RIO DE JANEIRO - Uma senhora caminhava com o neto, após comemorar com um churrasco os 72 anos que recém-completara, quando irrompeu o tiroteio no complexo de favelas do Alemão, na zona norte do Rio. Arlinda Bezerra das Chagas, conhecida como dona Dalva, só teve tempo de aconselhar o neto a esconder-se atrás dela. Foi atingida por um tiro e morreu.
Ao tentar escapar de confronto entre traficantes e policiais, em Copacabana, zona sul, Douglas Rafael da Silva, 26, o dançarino DG, recebeu um tiro pelas costas, caiu do muro de uma creche e aumentou a estatística de assassinatos no Rio.
Por um desses absurdos que só a política e a polícia admitem, dona Dalva e DG são vítimas do chamado processo de pacificação de favelas do Rio. Mas pode haver pacificação com morte?
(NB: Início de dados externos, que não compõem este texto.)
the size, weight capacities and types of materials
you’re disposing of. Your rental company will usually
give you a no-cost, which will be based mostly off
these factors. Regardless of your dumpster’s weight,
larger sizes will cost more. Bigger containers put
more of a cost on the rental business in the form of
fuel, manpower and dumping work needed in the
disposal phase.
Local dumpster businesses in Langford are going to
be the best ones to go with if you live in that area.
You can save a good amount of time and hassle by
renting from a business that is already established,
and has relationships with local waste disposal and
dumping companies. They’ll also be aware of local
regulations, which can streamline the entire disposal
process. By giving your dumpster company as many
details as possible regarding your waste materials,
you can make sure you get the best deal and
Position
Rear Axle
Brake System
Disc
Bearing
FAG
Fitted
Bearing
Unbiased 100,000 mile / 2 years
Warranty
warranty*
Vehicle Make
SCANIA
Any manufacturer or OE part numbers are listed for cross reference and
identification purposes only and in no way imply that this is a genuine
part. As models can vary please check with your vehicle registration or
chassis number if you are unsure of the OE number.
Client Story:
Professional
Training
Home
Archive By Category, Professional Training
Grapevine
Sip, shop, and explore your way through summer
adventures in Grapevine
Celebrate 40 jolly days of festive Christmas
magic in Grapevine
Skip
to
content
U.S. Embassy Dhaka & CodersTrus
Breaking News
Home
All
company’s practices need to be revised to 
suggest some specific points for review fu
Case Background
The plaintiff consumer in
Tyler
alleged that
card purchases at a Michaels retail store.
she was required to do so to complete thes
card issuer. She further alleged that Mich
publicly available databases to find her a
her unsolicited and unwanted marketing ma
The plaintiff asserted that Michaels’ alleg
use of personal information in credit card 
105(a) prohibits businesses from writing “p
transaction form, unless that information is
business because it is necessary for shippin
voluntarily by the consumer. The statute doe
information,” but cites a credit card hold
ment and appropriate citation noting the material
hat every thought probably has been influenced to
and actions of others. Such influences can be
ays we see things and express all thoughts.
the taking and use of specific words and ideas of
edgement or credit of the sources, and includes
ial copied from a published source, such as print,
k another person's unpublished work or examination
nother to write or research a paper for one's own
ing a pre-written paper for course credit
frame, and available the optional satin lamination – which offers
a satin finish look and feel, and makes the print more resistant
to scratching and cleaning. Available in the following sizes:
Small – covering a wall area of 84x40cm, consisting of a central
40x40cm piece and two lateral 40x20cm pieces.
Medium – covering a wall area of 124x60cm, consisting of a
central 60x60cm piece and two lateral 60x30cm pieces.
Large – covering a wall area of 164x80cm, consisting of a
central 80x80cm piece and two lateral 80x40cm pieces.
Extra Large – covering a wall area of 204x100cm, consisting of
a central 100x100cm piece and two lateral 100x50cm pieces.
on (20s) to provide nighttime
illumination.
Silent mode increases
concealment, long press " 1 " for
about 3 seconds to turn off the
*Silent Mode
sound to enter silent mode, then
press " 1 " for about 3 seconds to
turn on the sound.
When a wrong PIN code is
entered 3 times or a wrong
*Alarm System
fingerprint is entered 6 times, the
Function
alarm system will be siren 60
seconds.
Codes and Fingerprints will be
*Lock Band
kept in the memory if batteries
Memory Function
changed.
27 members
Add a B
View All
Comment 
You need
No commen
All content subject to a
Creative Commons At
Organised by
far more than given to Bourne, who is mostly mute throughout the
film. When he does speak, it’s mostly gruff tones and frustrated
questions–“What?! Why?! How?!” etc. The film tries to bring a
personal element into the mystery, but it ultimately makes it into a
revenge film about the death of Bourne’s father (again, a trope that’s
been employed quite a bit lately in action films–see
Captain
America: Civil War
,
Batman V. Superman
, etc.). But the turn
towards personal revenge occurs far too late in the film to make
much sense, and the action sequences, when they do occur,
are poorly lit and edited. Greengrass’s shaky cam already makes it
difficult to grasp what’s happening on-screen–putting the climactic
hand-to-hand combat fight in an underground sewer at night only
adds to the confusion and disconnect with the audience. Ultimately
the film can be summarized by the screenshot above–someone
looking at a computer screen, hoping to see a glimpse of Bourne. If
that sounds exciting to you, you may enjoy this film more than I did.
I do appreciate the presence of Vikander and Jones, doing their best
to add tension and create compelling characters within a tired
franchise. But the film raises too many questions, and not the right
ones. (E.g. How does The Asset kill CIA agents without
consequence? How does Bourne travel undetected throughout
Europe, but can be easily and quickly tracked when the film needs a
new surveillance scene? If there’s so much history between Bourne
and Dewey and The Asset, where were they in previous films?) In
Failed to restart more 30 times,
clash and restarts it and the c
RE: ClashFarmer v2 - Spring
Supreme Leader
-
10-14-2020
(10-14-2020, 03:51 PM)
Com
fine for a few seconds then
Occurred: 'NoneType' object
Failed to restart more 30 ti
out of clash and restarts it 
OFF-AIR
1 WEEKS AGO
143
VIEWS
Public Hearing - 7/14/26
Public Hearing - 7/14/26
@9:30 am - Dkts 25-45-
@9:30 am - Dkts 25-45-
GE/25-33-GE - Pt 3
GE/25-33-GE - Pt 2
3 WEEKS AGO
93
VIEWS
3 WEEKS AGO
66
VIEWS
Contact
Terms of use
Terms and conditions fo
Essa contradição em termos não tem escapado à imprensa estrangeira, açodada pela proximidade da Copa do Mundo.
Ao visitar uma comunidade "pacificada", o repórter Ben Anderson, da série jornalística "Vice", da HBO, surpreendeu-se quando o policial militar disse que comanda ali uma operação de guerra. No final, constata que, embora os grandes traficantes tenham sido retirados de muitas áreas, a polícia pode ser tão ruim quanto eles. E que o tráfico vive bem.
Pairam hoje mais dúvidas do que certezas sobre os avanços da política de segurança. Os motivos já são por demais conhecidos e repetidos.
A reconquista de territórios antes sob domínio do tráfico não se manterá se não houver a ocupação por políticas de emprego e melhora das condições de habitação, transporte, educação e saúde. Nem se a polícia continuar a fornecer quadros para o crime organizado. A polícia não será respeitada enquanto casos de tortura, abuso e ineficiência se repetirem.
Pacificação não pode admitir guerra nem moradores contrapostos a policiais, como se inimigos fossem.